After exploring the ground floor I climbed a flight of narrow stairs to reach the first floor. The first floor consisted of bedrooms and the ‘Birth-Room‘. The three main chambers were the parents’ bedroom, the children’s bedrooms – one for the boys and one for their sister- and an attic/storage space above for wool or skins, and quarters for apprentices of the glove-making business. Here again were volunteer guides engaging us in interesting tidbits about these particular rooms adorned with replica beds and furnishings styled from the period.

John’s work bench

The star of the house on this floor was theBirth Room‘ which is actually John and Mary‘s bedroom -the parent’s bedroom, where Shakespeare is believed to have been born in 1564. It is situated on the western side of the house, facing the front from the street. In the 1500s, it was common for the parents’ main bedroom to also serve as the birthing room, because babies were usually delivered at home, in the warmest, most comfortable room. There was a four-poster bed near the window and a cradle on the other side next to it.
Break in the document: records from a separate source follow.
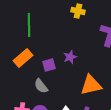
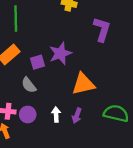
purple star: (70, 57) -> (60, 53), size x1.5

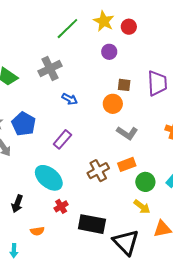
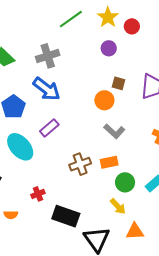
blue arrow: (70, 99) -> (47, 89), moved, size x1.8
cyan ellipse: (49, 178) -> (20, 147), moved

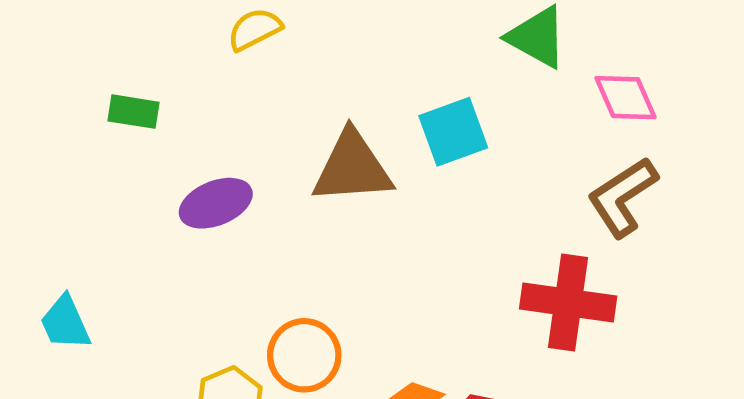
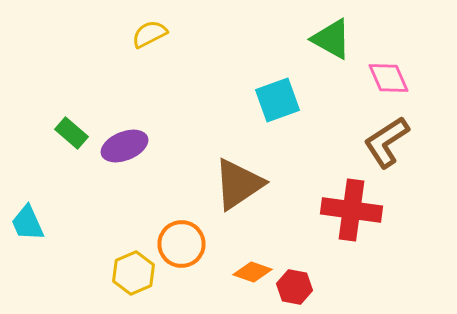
green rectangle: (133, 112) -> (72, 133), moved, turned 32
brown triangle: (352, 167) -> (238, 184), moved, turned -30

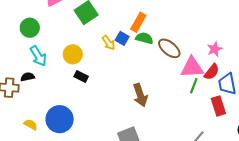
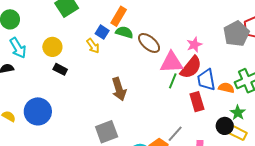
yellow arrow: (109, 43) -> (93, 46), moved
red semicircle: (212, 72) -> (191, 67), size x1.4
Statue of the jester from ‘As You Like It’

A unique feature on these beds were thick ropes strung around them. Asking the delightful guide what they were, I got some valuable insight into some modern day phrases -though not coined by Shakespeare himself. She explained to us that in Shakespeare’s time, beds didn’t have the solid wooden or metal frames we use today. Instead, the mattress rested on a lattice of interwoven ropes strung across the bed frame. Over time, those ropes would loosen or sag under the sleeper’s weight. To keep the mattress firm and comfortable, people used a bed key (a special wooden tool) to tighten the ropes regularly. This made the bed sturdier and more supportive — basically the 16th-century version of adjusting your mattress firmness! The phrase ‘Sleep tight‘ is commonly believed to have originated from this practice. ‘Sleep tight’, meant sleep well, but originally might have referred to sleeping on a bed with tightly pulled ropes. Now who doesn’t know the old rhyme, ‘Good night, sleep tight, don’t let the bedbugs bite’!

The children’s bedroom

Another well known phrase which she explained was ‘Hit the sack‘ or ‘Hit the hay‘. While these phrases came much later, they echo sleeping habits from Shakespeare’s time, when mattresses were stuffed with straw or hay. So while Shakespeare wouldn’t have used the phrase, the image comes directly from his domestic world.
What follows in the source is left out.